According to the present invention, an unknown reaction step in the non-mevalonate pathway, specifically, a reaction step using 2-phospho-4- (cytidine 5′-diphospho) -2-C-methyl-D-erythritol as a substrate is performed. An enzyme that catalyzes, as well as a gene that encodes it, has been provided. Further, it has become possible to provide a method for improving productivity of isoprenoid using the above enzyme or gene, and a method for screening an antibacterial agent using the above enzyme or gene.

Claims

The scope of the claims

1. An enzyme protein having the following physicochemical properties and having 2-C-methyl-D-erythritol 2,4-cyclodiphosphate synthase activity.

(I) Action:

2-phospho-4- (cytidine 5, -diphospho) -2-C-methyl-D-erythritol acts on 2-C-methyl-D-erythritol 2,4-cyclodiphosphate and cytidine 5'-monolyl Generates acid (CMP).

(II) Substrate specificity:

Use 2-phospho-4- (cytidine 5, -diphospho) -2-C-methyl-D-erythritol as a substrate.

(III) molecular weight:

When measured by SDS-PAGE, it shows a molecular weight of about 22 kDa.

(IV) Reaction conditions:

Mg ²⁺ is required for the reaction catalyzed by this enzyme.

2. 2-C-methyl having any of the following amino acid sequences - D-erythritol Thor _2, ₄ - Shikurojirin acid Shin evening enzyme protein having Ichize activity.
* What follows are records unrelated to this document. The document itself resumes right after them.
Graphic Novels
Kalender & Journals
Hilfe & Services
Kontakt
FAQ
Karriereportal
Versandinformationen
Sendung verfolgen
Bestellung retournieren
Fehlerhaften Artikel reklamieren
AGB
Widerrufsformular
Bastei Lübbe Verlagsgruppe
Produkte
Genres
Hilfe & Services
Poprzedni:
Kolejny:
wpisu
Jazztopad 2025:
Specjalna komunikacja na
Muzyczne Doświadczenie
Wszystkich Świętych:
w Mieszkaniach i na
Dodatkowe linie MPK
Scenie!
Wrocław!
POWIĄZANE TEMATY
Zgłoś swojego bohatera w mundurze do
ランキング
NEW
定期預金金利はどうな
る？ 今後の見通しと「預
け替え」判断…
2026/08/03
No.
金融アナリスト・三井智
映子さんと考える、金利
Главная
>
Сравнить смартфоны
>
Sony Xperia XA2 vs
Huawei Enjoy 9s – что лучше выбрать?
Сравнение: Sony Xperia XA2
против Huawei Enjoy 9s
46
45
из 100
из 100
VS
(A) the amino acid sequence of SEQ ID NO: 1;

(B) an amino acid sequence in which one to several amino acids have been deleted, substituted, added and / or inserted in the amino acid sequence set forth in SEQ ID NO: 1, comprising 2-C-methyl-D-erythritol An amino acid sequence having 2,4-cyclodiphosphate synthase activity; or

(C) an amino acid sequence having at least 60% homology with the amino acid sequence of SEQ ID NO: 1 and having 2-C-methyl-D-erythritol 2,4-cyclodiphosphate synthase activity .

3. A DNA encoding the protein of claim 1 or 2.
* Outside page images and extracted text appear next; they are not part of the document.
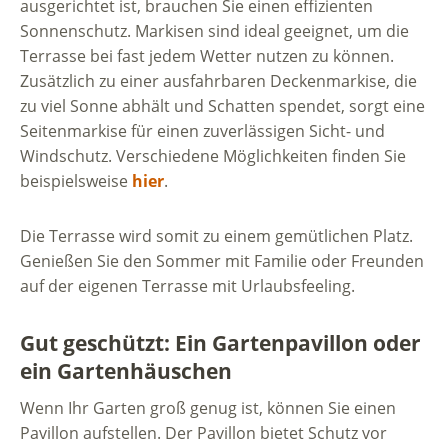
ausgerichtet ist, brauchen Sie einen effizienten
Sonnenschutz. Markisen sind ideal geeignet, um die
Terrasse bei fast jedem Wetter nutzen zu können.
Zusätzlich zu einer ausfahrbaren Deckenmarkise, die
zu viel Sonne abhält und Schatten spendet, sorgt eine
Seitenmarkise für einen zuverlässigen Sicht- und
Windschutz. Verschiedene Möglichkeiten finden Sie
beispielsweise
hier
.
Die Terrasse wird somit zu einem gemütlichen Platz.
Genießen Sie den Sommer mit Familie oder Freunden
auf der eigenen Terrasse mit Urlaubsfeeling.
Gut geschützt: Ein Gartenpavillon oder
ein Gartenhäuschen
Wenn Ihr Garten groß genug ist, können Sie einen
Pavillon aufstellen. Der Pavillon bietet Schutz vor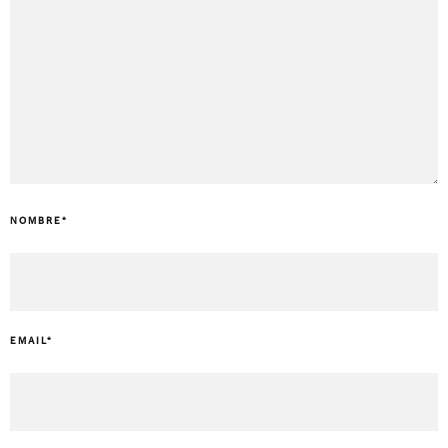
NOMBRE
*
EMAIL
*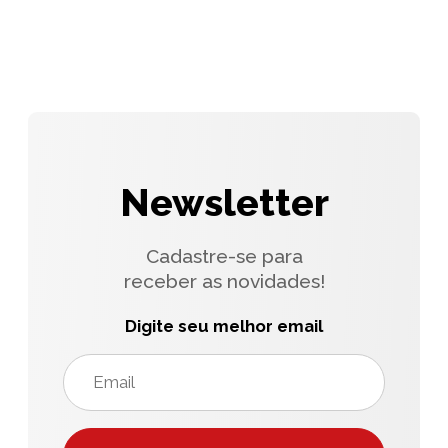
Newsletter
Cadastre-se para
receber as novidades!
Digite seu melhor email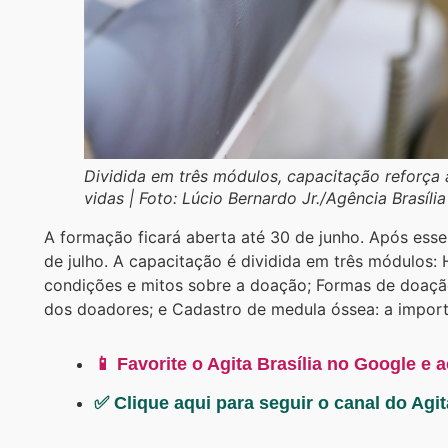
Dividida em três módulos, capacitação reforça
vidas | Foto: Lúcio Bernardo Jr./Agência Brasíli
A formação ficará aberta até 30 de junho. Após esse
de julho. A capacitação é dividida em três módulos: 
condições e mitos sobre a doação; Formas de doação
dos doadores; e Cadastro de medula óssea: a import
📱 Favorite o Agita Brasília no Google e 
✅ Clique aqui para seguir o canal do Agi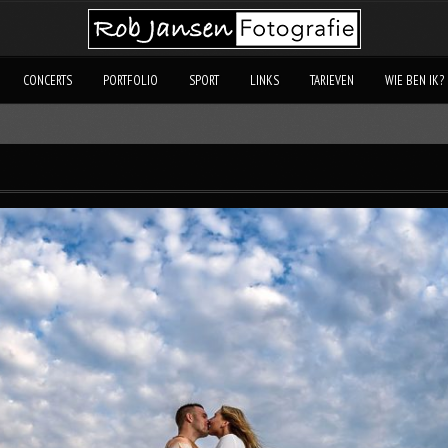
CONCERTS
PORTFOLIO
SPORT
LINKS
TARIEVEN
WIE BEN IK?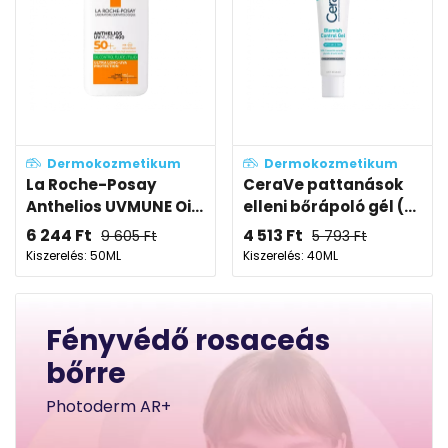
Dermokozmetikum
Dermokozmetikum
La Roche-Posay
CeraVe pattanások
Anthelios UVMUNE Oi...
elleni bőrápoló gél (...
6 244
Ft
4 513
Ft
9 605
Ft
5 793
Ft
Kiszerelés: 50ML
Kiszerelés: 40ML
Fényvédő rosaceás
bőrre
Photoderm AR+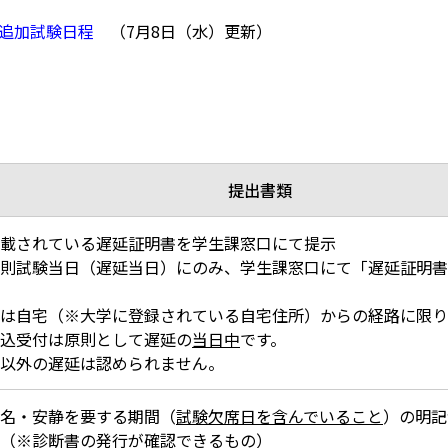
験追加試験日程
（7月8日（水）更新）
提出書類
載されている遅延証明書
を学生課窓口にて提示
則試験当日（遅延当日）にのみ、学生課窓口にて「遅延証明書
は
自宅
（※大学に登録されている自宅住所）からの経路に限り
込受付は原則として遅延の
当日中
です。
以外の遅延は認められません。
名・安静を要する期間（
試験欠席日を含んでいること
）の明記
（
※診断書の発行が確認できるもの
）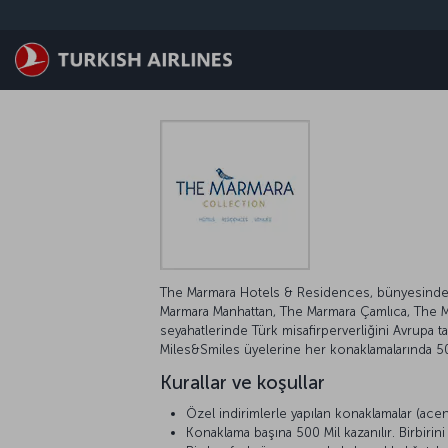
Skip to main content
The Marmara Hotels & Residences, bünyesinde b
Marmara Manhattan, The Marmara Çamlıca, The Mar
seyahatlerinde Türk misafirperverliğini Avrupa 
Miles&Smiles üyelerine her konaklamalarında 50
Kurallar ve koşullar
Özel indirimlerle yapılan konaklamalar (acent
Konaklama başına 500 Mil kazanılır. Birbiri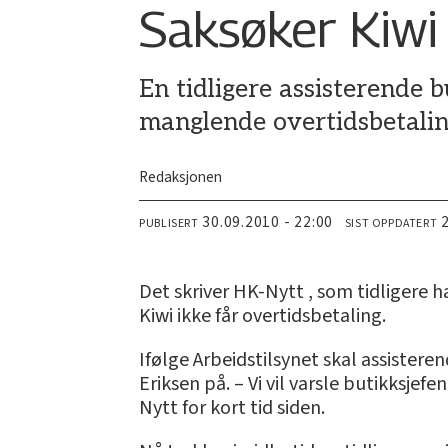
Saksøker Kiwi
En tidligere assisterende 
manglende overtidsbetalin
Redaksjonen
30.09.2010 - 22:00
PUBLISERT
SIST OPPDATERT
Det skriver HK-Nytt , som tidligere 
Kiwi ikke får overtidsbetaling.
Ifølge Arbeidstilsynet skal assistere
Eriksen på. – Vi vil varsle butikksjef
Nytt for kort tid siden.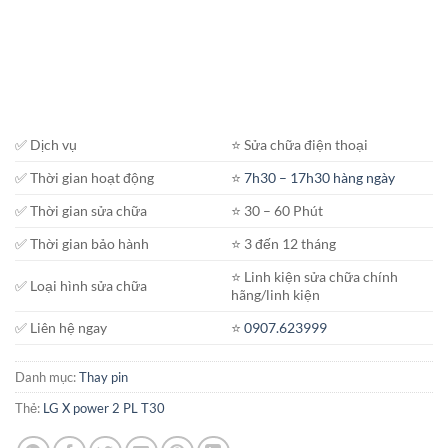
✅ Dịch vụ
⭐️ Sửa chữa điện thoại
✅ Thời gian hoạt động
⭐️
7h30 – 17h30 hàng ngày
✅ Thời gian sửa chữa
⭐️ 30 – 60 Phút
✅ Thời gian bảo hành
⭐️ 3 đến 12 tháng
⭐️ Linh kiện sửa chữa chính
✅ Loại hình sửa chữa
hãng/linh kiện
✅ Liên hệ ngay
⭐️
0907.623999
Danh mục:
Thay pin
Thẻ:
LG X power 2 PL T30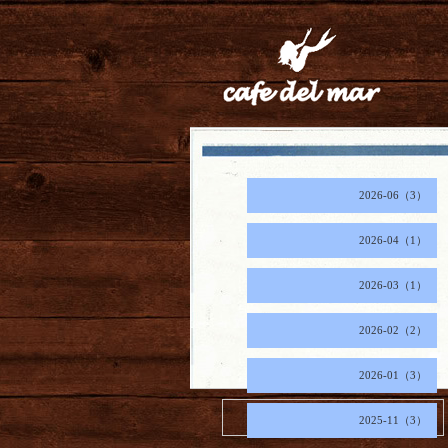
2026-06（3）
2026-04（1）
2026-03（1）
2026-02（2）
2026-01（3）
2026.08.08 Saturday
2025-11（3）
4. DNA encoding a protein having any of the following base sequences and having 2-C-methyl-D-erythritol 2,4-cyclodiphosphate synthase activity. (A) the nucleotide sequence of SEQ ID NO: 2;

(B) a base sequence in which one to several bases have been deleted, substituted, added and / or inserted in SEQ ID NO: 2, and comprising 2-C-methyl-D-erythritol 2,4-cyclodylline A nucleotide sequence encoding a protein having acid synthase activity; or

(C) a nucleotide sequence capable of hybridizing with the nucleotide sequence of SEQ ID NO: 2 under stringent conditions, wherein the protein has 2-C-methyl-D-erythritol 2,4-cyclodylinate synthase activity. The base sequence to be coded.
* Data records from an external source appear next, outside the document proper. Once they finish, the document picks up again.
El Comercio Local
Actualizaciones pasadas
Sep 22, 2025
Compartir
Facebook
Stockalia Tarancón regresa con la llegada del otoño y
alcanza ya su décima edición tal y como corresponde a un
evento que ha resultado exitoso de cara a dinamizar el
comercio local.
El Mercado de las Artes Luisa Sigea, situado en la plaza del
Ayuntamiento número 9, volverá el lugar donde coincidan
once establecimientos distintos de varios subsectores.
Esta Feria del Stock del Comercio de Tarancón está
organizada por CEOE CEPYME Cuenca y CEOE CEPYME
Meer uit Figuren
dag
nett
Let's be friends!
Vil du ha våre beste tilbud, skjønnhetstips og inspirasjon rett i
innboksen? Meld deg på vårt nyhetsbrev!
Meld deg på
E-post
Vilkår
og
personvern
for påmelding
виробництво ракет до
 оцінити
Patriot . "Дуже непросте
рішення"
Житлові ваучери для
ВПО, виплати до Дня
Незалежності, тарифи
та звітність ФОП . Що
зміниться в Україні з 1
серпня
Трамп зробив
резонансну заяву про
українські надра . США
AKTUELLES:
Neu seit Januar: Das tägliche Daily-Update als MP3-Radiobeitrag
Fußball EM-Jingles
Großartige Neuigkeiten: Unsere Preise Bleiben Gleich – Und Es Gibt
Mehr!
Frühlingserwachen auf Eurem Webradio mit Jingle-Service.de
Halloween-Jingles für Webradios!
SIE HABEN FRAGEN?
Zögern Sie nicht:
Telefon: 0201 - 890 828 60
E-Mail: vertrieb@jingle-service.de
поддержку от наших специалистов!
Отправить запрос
5. A recombinant vector containing the DNA according to claim 3 or 4.

6. A transformant having the recombinant vector according to claim 5.

7. The transformant according to claim 6, which is Escherichia coli.

8. A step of culturing a transformant produced by transforming the vector containing the DNA of claim 3 or 4 into a host to produce an isoprenide compound in the culture, and from the culture. A method for producing an isoprenide compound, comprising a step of collecting an isoprenoid compound.

9. Isopurenoi de compound, Yubikinon a Isopurenoi de compound selected from vitamin K ₂ or Karochino I de, method of Isopureno I de A compound according to claim 8.

10. A method for screening a non-mevalonate pathway inhibitor, comprising searching for a substance that inhibits a reaction in the non-mevalonate pathway catalyzed by the enzyme according to claim 1 or 2.

11. The screening method according to claim 10, wherein the non-mevalonate pathway inhibitor is an antibacterial active substance.

12. The screening method of claim 10, wherein the non-mevalonate pathway inhibitor is a herbicidally active substance.

1 3. An inhibitor of the non-mevalonate pathway obtained by the screening method according to claim 10.

14. An antibacterial active substance obtained by the screening method according to claim 11.

15. Herbicidally active substance c obtained by the screening method according to claim 12.